Classification and Regression Applications in Python Using scikit-learn and TensorFlow-Keras

This repository contains the prediction of baseball statistics using MLB Statcast Metrics.

ap_mlb_1_stadium

Goals

  • Using MLB Statcast Metrics, summarize and examine baseball statistics.

Classification

  • Build and train models to predict home runs and extra-base hits implementing the following approaches:

    • Logistic Regression
    • k-Nearest Neighbors Classification
    • Decision Trees Classification
    • Random Forests Classification
    • Support Vector Machines Classification
    • XGBoost Classification
    • Neural Networks Classification
  • Implement over-sampling for imbalanced data to improve the quality of predictive modeling (i.e., generalizability).
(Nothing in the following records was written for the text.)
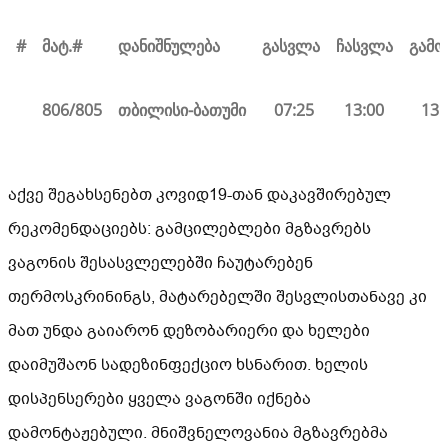
#
მატ.#
დანიშნულება
გასვლა
ჩასვლა
გამ
806/805
თბილისი-ბა
თუმი
07
:25
13:00
13:
აქვე შეგახსენებთ კოვიდ19-თან დაკავშირებულ
რეკომენდაციებს: გამცილებლები მგზავრებს
ვაგონის შესასვლელებში ჩაუტარებენ
თერმოსკრინინგს, მატარებელში შესვლისთანავე კი
მათ უნდა გაიარონ დეზობარიერი და ხელები
დაიმუშაონ სადეზინფექციო ხსნარით. ხელის
დისპენსერები ყველა ვაგონში იქნება
დამონტაჟებული. მნიშვნელოვანია მგზავრებმა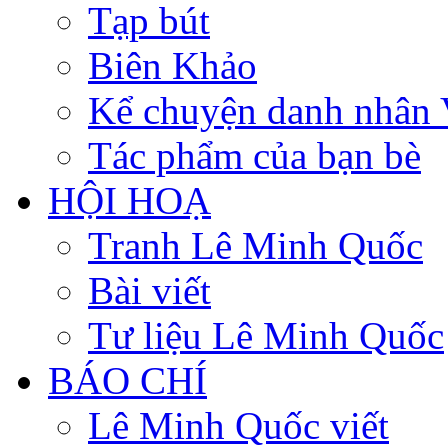
Tạp bút
Biên Khảo
Kể chuyện danh nhân 
Tác phẩm của bạn bè
HỘI HOẠ
Tranh Lê Minh Quốc
Bài viết
Tư liệu Lê Minh Quốc
BÁO CHÍ
Lê Minh Quốc viết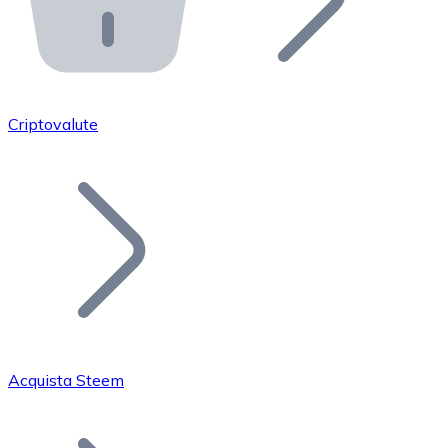
API Bitnovo
Integra la nostra API nel tuo ecosistema.
Diventa Rivenditore
Unisciti alla nostra rete di rivenditori e commercializza i
Criptovalute
Inserisci un Token
Aggiungi il token del tuo progetto al nostro servizio di
Acquista Steem
Bitcoin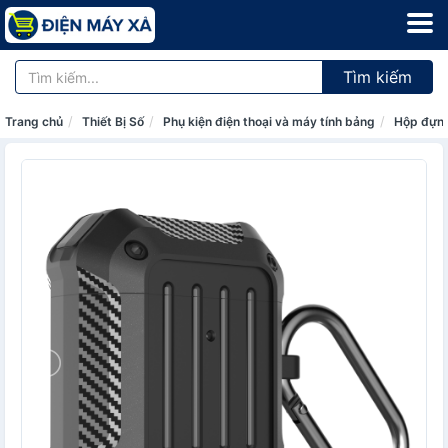
Tìm kiếm
Trang chủ
Thiết Bị Số
Phụ kiện điện thoại và máy tính bảng
Hộp đựng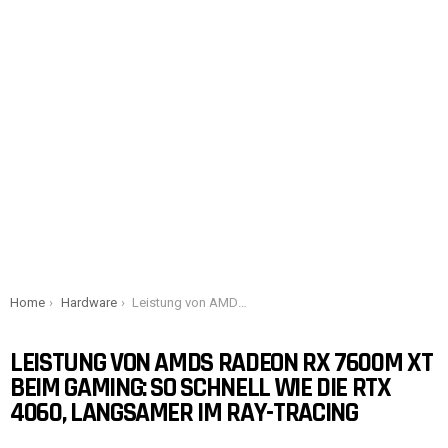
You are here:
Home
Hardware
Leistung von AMDs Radeon RX 7600M XT beim Gaming: So schnell wie die RTX 4060, langsamer im Ray-Tracing
LEISTUNG VON AMDS RADEON RX 7600M XT
BEIM GAMING: SO SCHNELL WIE DIE RTX
4060, LANGSAMER IM RAY-TRACING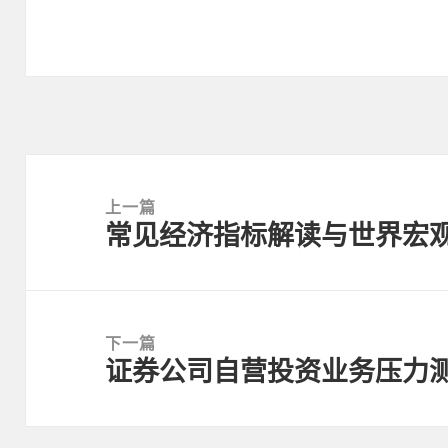
文
章
上一篇
常见经济指标解读与世界宏
导
上
航
篇
文
章：
下一篇
证券公司自营投资业务压力
下
篇
文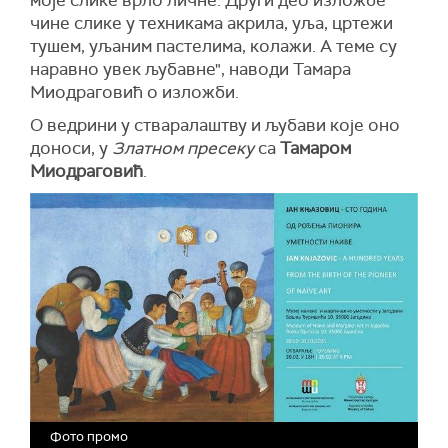
моје слике врло личне. Други део изложбе
чине слике у техникама акрила, уља, цртежи
тушем, уљаним пастелима, колажи. А теме су
наравно увек љубавне", наводи Тамара
Миодраговић о изложби.
О ведрини у стваралаштву и љубави које оно
доноси, у
Златном пресеку
са
Тамаром
Миодраговић
.
Фото промо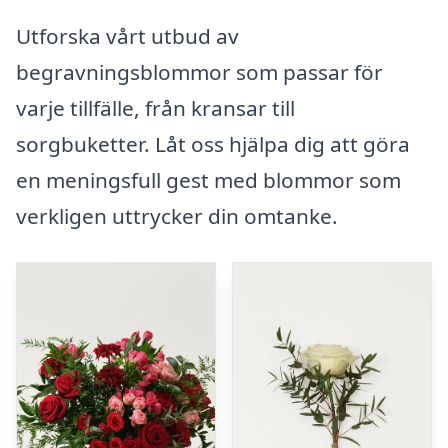
Utforska vårt utbud av
begravningsblommor som passar för
varje tillfälle, från kransar till
sorgbuketter. Låt oss hjälpa dig att göra
en meningsfull gest med blommor som
verkligen uttrycker din omtanke.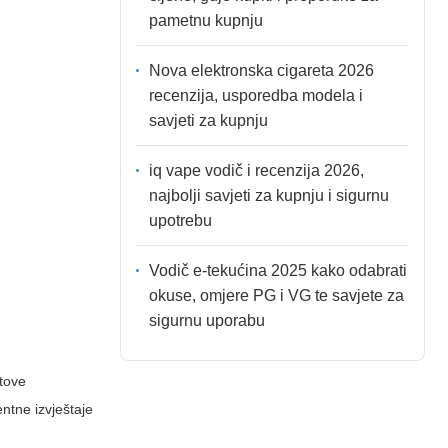
pametnu kupnju
Nova elektronska cigareta 2026
recenzija, usporedba modela i
savjeti za kupnju
iq vape vodič i recenzija 2026,
najbolji savjeti za kupnju i sigurnu
upotrebu
Vodič e-tekućina 2025 kako odabrati
okuse, omjere PG i VG te savjete za
sigurnu uporabu
stove
ntne izvještaje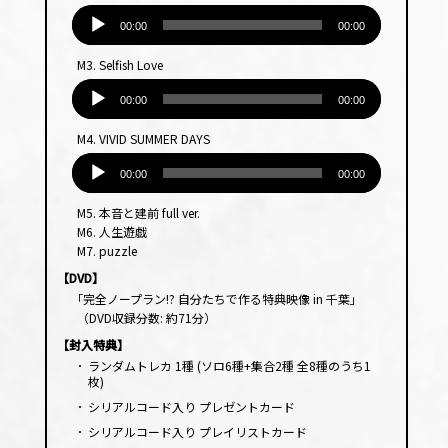
レー
音
ヤー
声
00:00
00:00
プ
M3. Selfish Love
レー
音
ヤー
声
00:00
00:00
プ
M4. VIVID SUMMER DAYS
レー
音
ヤー
声
00:00
00:00
プ
M5. 本音と建前 full ver.
レー
M6. 人生遊戯
ヤー
M7. puzzle
【DVD】
｢完全ノープラン!? 自分たちで作る特典映像 in 千葉｣
（DVD収録分数: 約71分）
【封入特典】
･
ランダムトレカ 1種 (ソロ6種+集合2種 全8種のうち1
枚)
･
シリアルコード入り プレゼントカード
･
シリアルコード入り プレイリストカード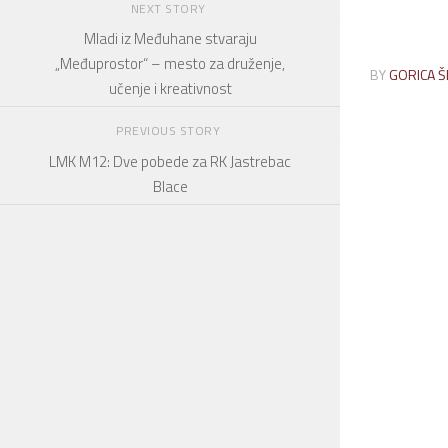
NEXT STORY
Mladi iz Međuhane stvaraju
„Međuprostor“ – mesto za druženje,
BY
GORICA Š
učenje i kreativnost
PREVIOUS STORY
LMK M12: Dve pobede za RK Jastrebac
Blace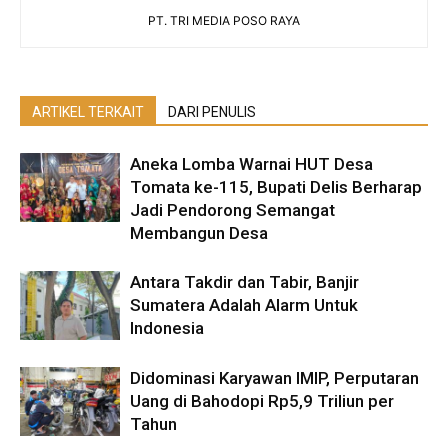
PT. TRI MEDIA POSO RAYA
ARTIKEL TERKAIT
DARI PENULIS
Aneka Lomba Warnai HUT Desa
Tomata ke-115, Bupati Delis Berharap
Jadi Pendorong Semangat
Membangun Desa
Antara Takdir dan Tabir, Banjir
Sumatera Adalah Alarm Untuk
Indonesia
Didominasi Karyawan IMIP, Perputaran
Uang di Bahodopi Rp5,9 Triliun per
Tahun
  • Apply regularization and cross-validation techniques for model evaluation, selection, and optimization.

Regression

  • Build and train models to predict hit distance implementing the following approaches:

    • Linear Regression
    • Decision Trees Regression
    • Random Forests Regression
  • Apply regularization (Ridge, Lasso, Elastic Net) and cross-validation (k-fold) techniques for model evaluation, selection, and optimization.

Business Use Case

By implementing machine learning models to classify baseball player performance and predict hit distances, teams can enhance their decision-making processes, improve player development, and achieve better competitive outcomes, ultimately leading to greater success on and off the field.
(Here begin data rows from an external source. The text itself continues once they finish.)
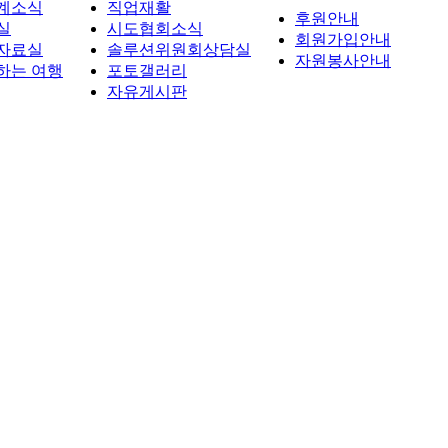
계소식
직업재활
후원안내
실
시도협회소식
회원가입안내
자료실
솔루션위원회상담실
자원봉사안내
하는 여행
포토갤러리
자유게시판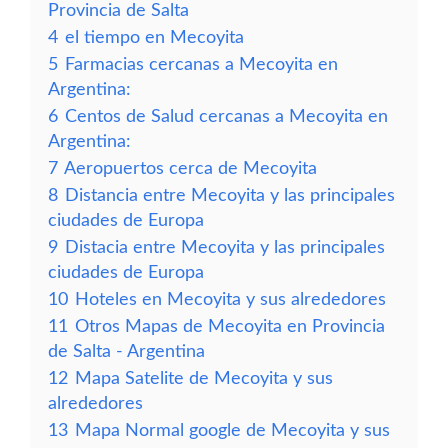
Provincia de Salta
4
el tiempo en Mecoyita
5
Farmacias cercanas a Mecoyita en
Argentina:
6
Centos de Salud cercanas a Mecoyita en
Argentina:
7
Aeropuertos cerca de Mecoyita
8
Distancia entre Mecoyita y las principales
ciudades de Europa
9
Distacia entre Mecoyita y las principales
ciudades de Europa
10
Hoteles en Mecoyita y sus alrededores
11
Otros Mapas de Mecoyita en Provincia
de Salta - Argentina
12
Mapa Satelite de Mecoyita y sus
alrededores
13
Mapa Normal google de Mecoyita y sus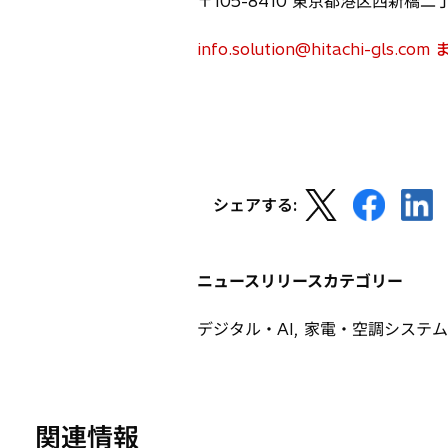
〒105-8410 東京都港区西新橋二
info.solution@hitachi-gl
新
新
新
シェアする:
し
し
し
い
い
い
タ
タ
タ
ニュースリリースカテゴリー
ブ
ブ
ブ
で
で
で
デジタル・AI, 家電・空調システム
開
開
開
く
く
く
関連情報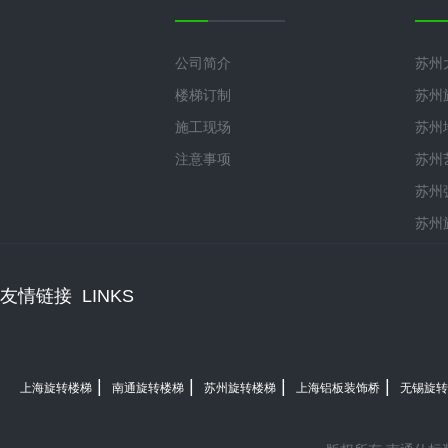
公司简介
苏州
楼梯订制
苏州
施工现场
苏州
注意事项
苏州
苏州
苏州
友情链接
LINKS
|
|
|
|
上海旋转楼梯
南通旋转楼梯
苏州旋转楼梯
上海铝板装饰桥
无锡旋转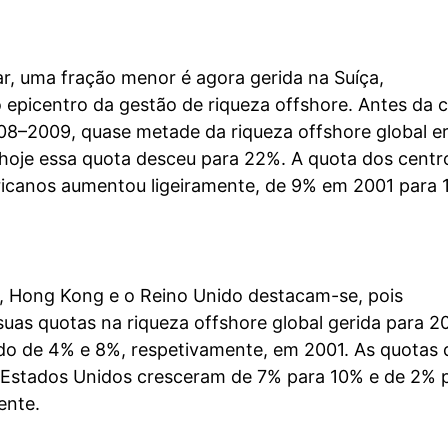
r, uma fração menor é agora gerida na Suíça,
 epicentro da gestão de riqueza offshore. Antes da c
008–2009, quase metade da riqueza offshore global e
 hoje essa quota desceu para 22%. A quota dos centr
ricanos aumentou ligeiramente, de 9% em 2001 para
al, Hong Kong e o Reino Unido destacam-se, pois
uas quotas na riqueza offshore global gerida para 
do de 4% e 8%, respetivamente, em 2001. As quotas 
 Estados Unidos cresceram de 7% para 10% e de 2% 
ente.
  1. Performance Optimization: By accurately predicting the likelihood of home runs and hit distances, teams can make informed decisions about player lineups and in-game strategies. This data-driven approach can lead to better game outcomes and a competitive edge.

  2. Player Development: Insights from the predictive models can identify areas where players can improve their swing mechanics or approach at the plate. This targeted feedback can help players refine their skills, leading to enhanced performance and career longevity.

  3. Injury Prevention: Understanding the impact of different pitch types, velocities, and swing mechanics on hit outcomes can help in designing training programs that minimize the risk of injury. For example, players can be trained to optimize their launch angles and exit velocities in ways that reduce physical strain.

  4. Scouting and Recruitment: The models can be used to evaluate and compare potential recruits or trade targets. Teams can identify players with the greatest potential for hitting home runs and achieving long hit distances, ensuring more strategic and effective recruitment.

  5. Fan Engagement: Advanced predictive analytics can be used to enhance fan experience through interactive and engaging content. Fans can access real-time predictions and insights during games, increasing their engagement and enjoyment.

  6. Sponsorship and Marketing: Enhanced player performance data can be leveraged for marketing and sponsorship opportunities. Highlighting players' predictive performance metrics can attract sponsors and increase revenue through targeted marketing campaigns.

  7. Game Strategy and Analysis: Coaches and analysts can use the models to develop more effective game strategies. For example, understanding how different pitches affect hit outcomes can inform pitching strategies and defensive alignments.

  8. Competitive Advantage: Teams that leverage advanced machine learning models for performance prediction can gain a significant competitive advantage. The ability to make data-driven decisions that enhance player and team performance can lead to more wins and better overall team success.